Ce qu'a décidé le gouvernement
Le Cabinet des ministres a levé les restrictions à la sortie du territoire pour les employées des organismes d'État, des collectivités territoriales, des entreprises d'État et autres établissements désignés. La décision a été annoncée par la Première ministre Yulia Svyrydenko. Les restrictions ont été conservées uniquement pour les plus hautes autorités de l'État et la direction des organes clés du pouvoir — ceux dont l'absence affecte directement la continuité du fonctionnement de l'État.
« Afin d'assurer le fonctionnement ininterrompu de l'État » — c'est exactement ainsi que le gouvernement justifie le maintien des restrictions à la sortie du territoire pour la direction supérieure.
Glavkom
Comment cela s'est déroulé par étapes
La présente décision n'est pas une mesure soudaine. Selon Glavkom, en septembre 2025, le gouvernement avait déjà levé les interdictions pour les femmes députées des conseils locaux — régionaux, municipaux, de district, municipaux et ruraux (à l'exception de celles qui sont des autorités des collectivités territoriales). La présente décision étend cette libéralisation à un cercle beaucoup plus large.
Parallèlement, depuis mars 2026, des allègements ont été mis en vigueur pour la sortie du territoire des hommes mobilisés — c'est-à-dire que l'assouplissement du régime des déplacements s'effectue de manière systématique et non ponctuelle.
Pourquoi les restrictions existaient pour les femmes
Depuis le début de l'invasion à grande échelle, les femmes en Ukraine ne sont pas soumises à l'interdiction générale de sortie du territoire. Cependant, comme l'a expliqué dans un commentaire à RBC-Ukraine l'avocat Yaroslav Khlivnyi, pour certaines catégories — les titulaires de fonctions publiques, les chefs des organes centraux du pouvoir et leurs adjoints — des restrictions spéciales s'appliquaient. La logique n'était pas de mobilisation, mais de gestion — protéger l'appareil d'État des lacunes dans les ressources humaines en moment critique.

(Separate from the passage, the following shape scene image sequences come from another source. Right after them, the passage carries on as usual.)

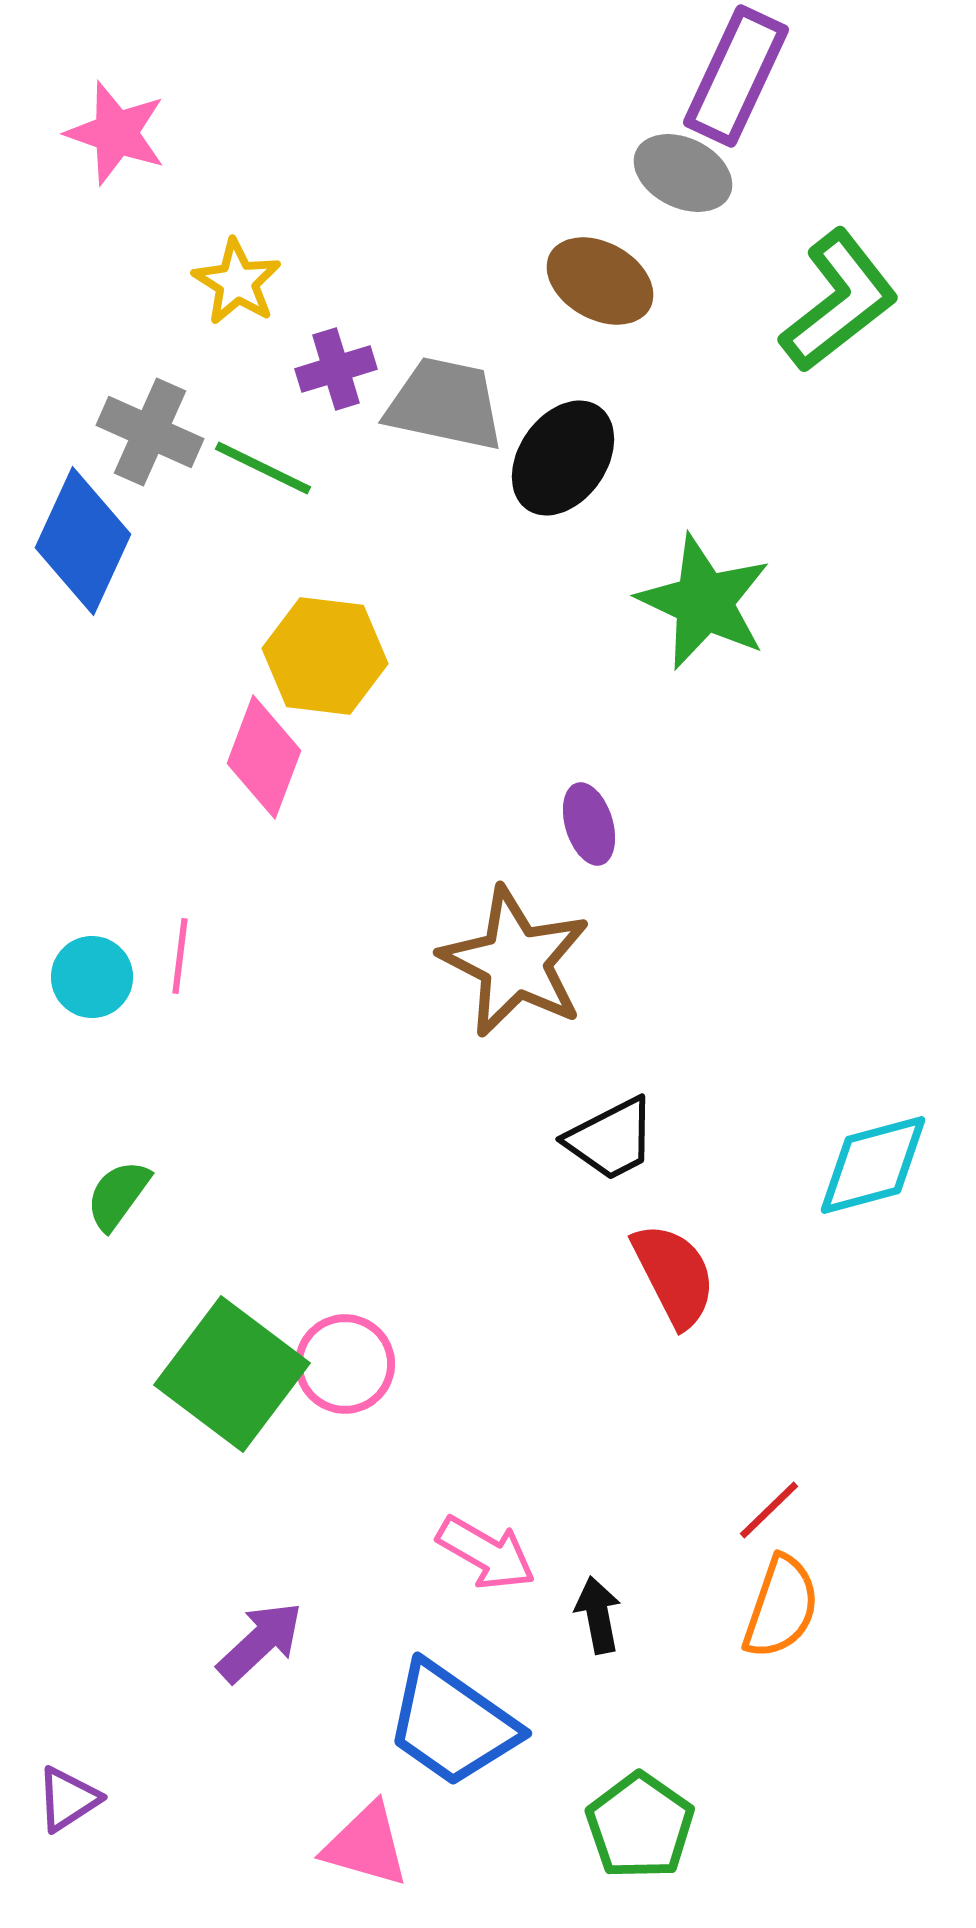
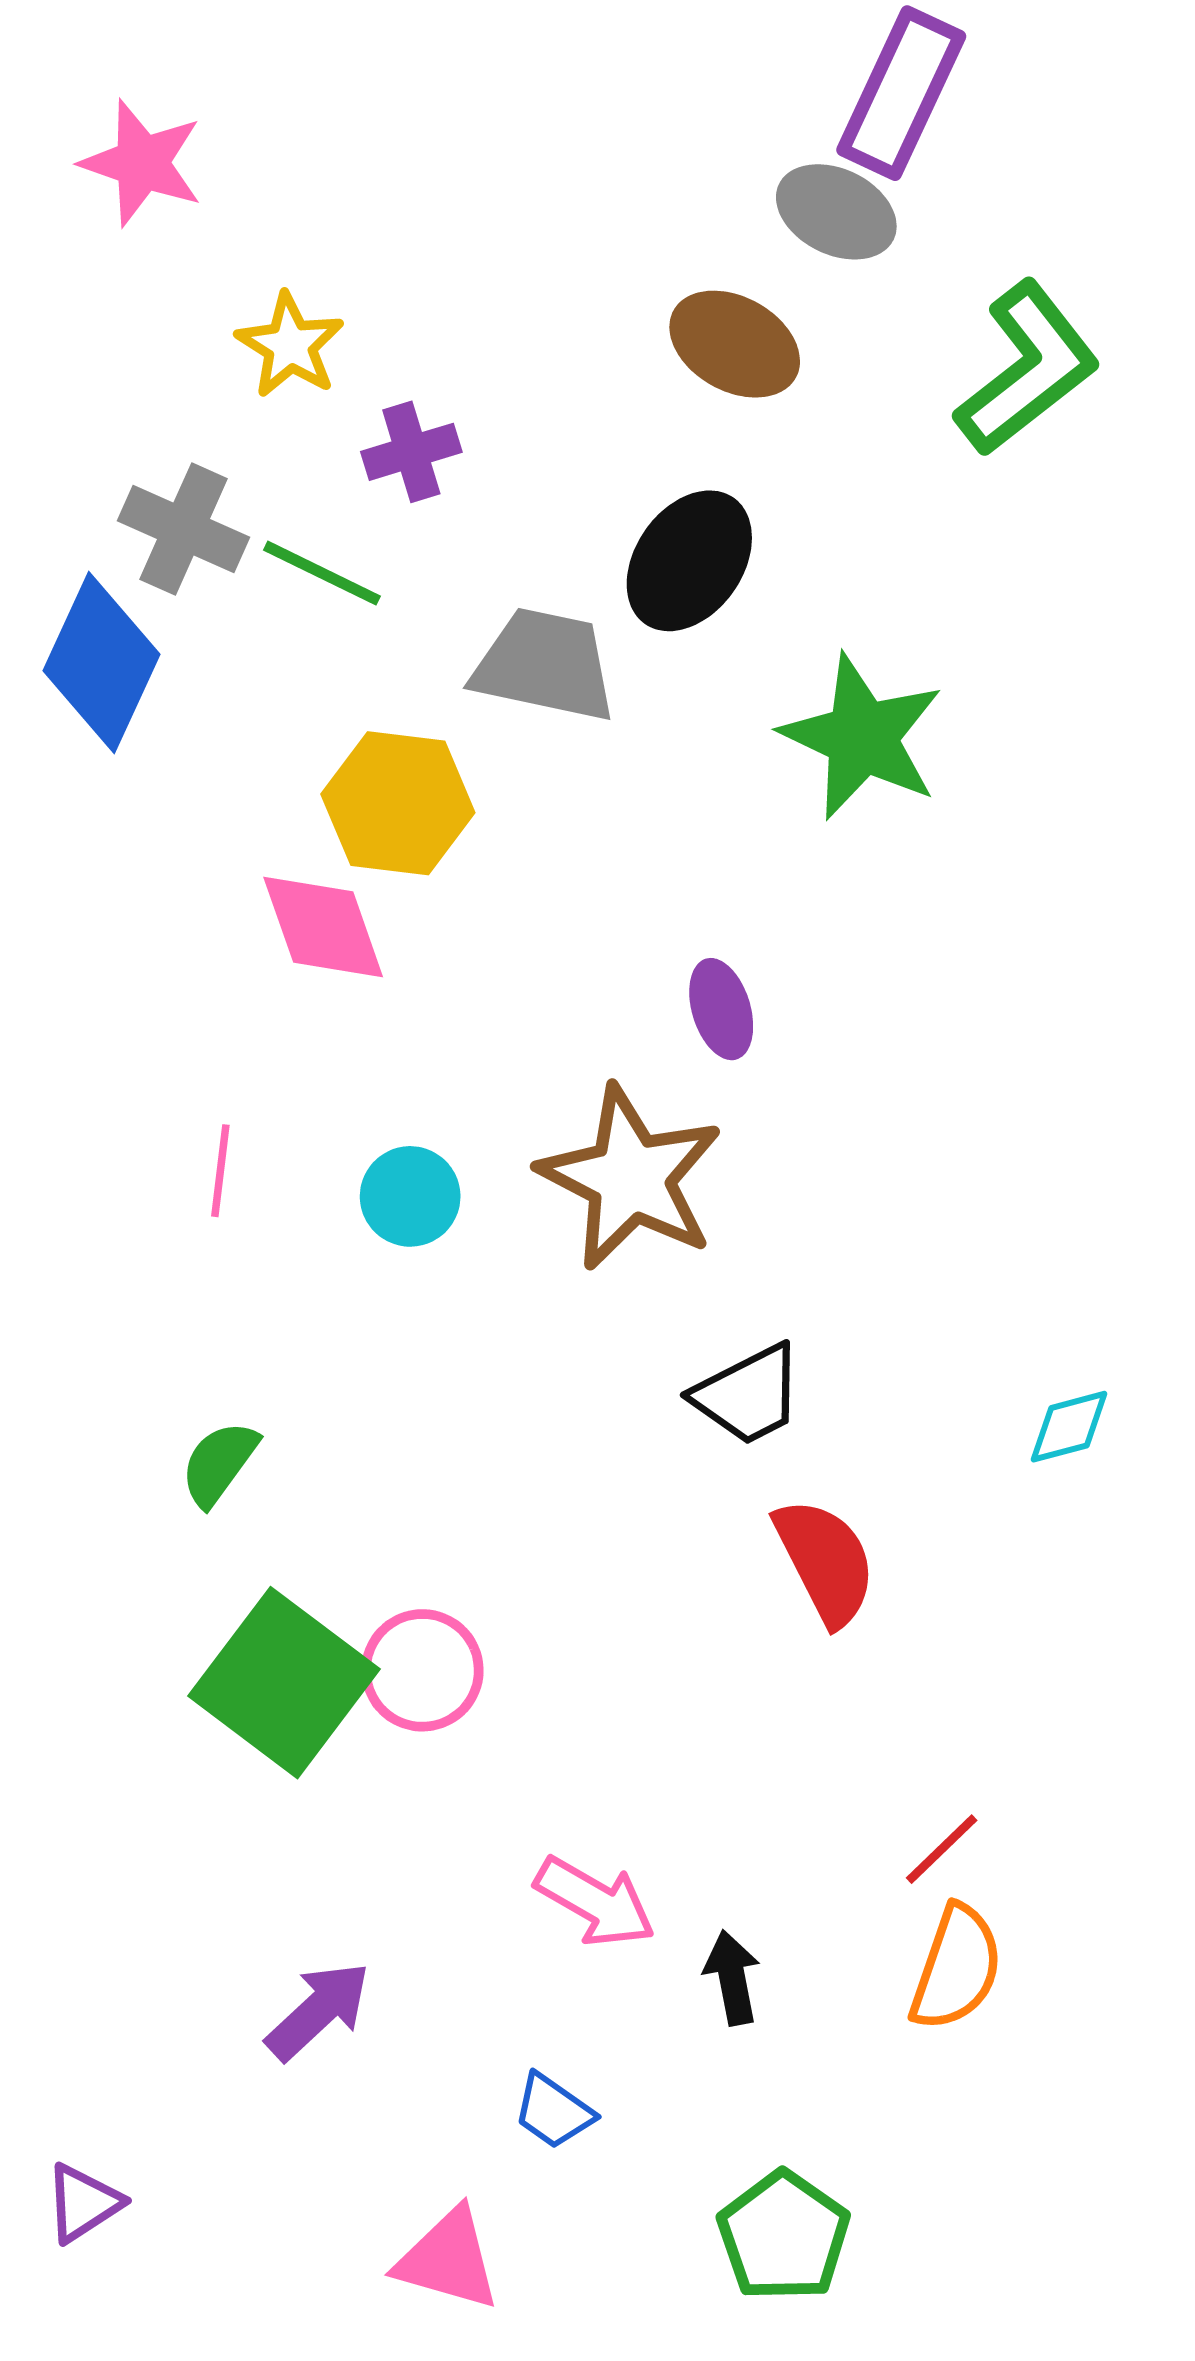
gray trapezoid: (445, 404) -> (545, 665), moved
pink diamond: (264, 757) -> (323, 927), turned -40
cyan circle: (92, 977) -> (410, 1196), moved
cyan diamond: (873, 1165) -> (1069, 1427), size x0.6
green semicircle: (118, 1195) -> (219, 1463), moved
blue trapezoid: (452, 1724) -> (553, 2111), size x0.5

- Les femmes militaires sous contrat sont assimilées aux hommes mobilisables — les restrictions les concernant demeurent.
- La direction supérieure de l'État — ministres, chefs des organes centraux — ne sont pas soumises à la nouvelle décision.

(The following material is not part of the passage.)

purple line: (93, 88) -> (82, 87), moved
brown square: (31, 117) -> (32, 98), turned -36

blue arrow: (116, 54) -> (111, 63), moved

- Un large éventail de fonctionnaires de niveau moyen et inférieur — sont maintenant libres de franchir les frontières sans autorisation supplémentaire.

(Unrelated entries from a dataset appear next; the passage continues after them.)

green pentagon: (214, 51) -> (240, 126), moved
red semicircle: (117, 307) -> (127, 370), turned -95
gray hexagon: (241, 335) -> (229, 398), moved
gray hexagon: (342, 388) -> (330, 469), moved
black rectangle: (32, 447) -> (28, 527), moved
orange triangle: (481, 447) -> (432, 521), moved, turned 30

En fait, le gouvernement a établi une distinction entre les postes essentiels au fonctionnement de l'État et les autres — et a levé les restrictions précisément sur « les autres ». La question qui reste ouverte : où passe la limite entre « un organe clé du pouvoir » et une simple entreprise d'État — et qui et selon quel critère définit cette limite, si demain la liste des « clés » s'élargit soudainement.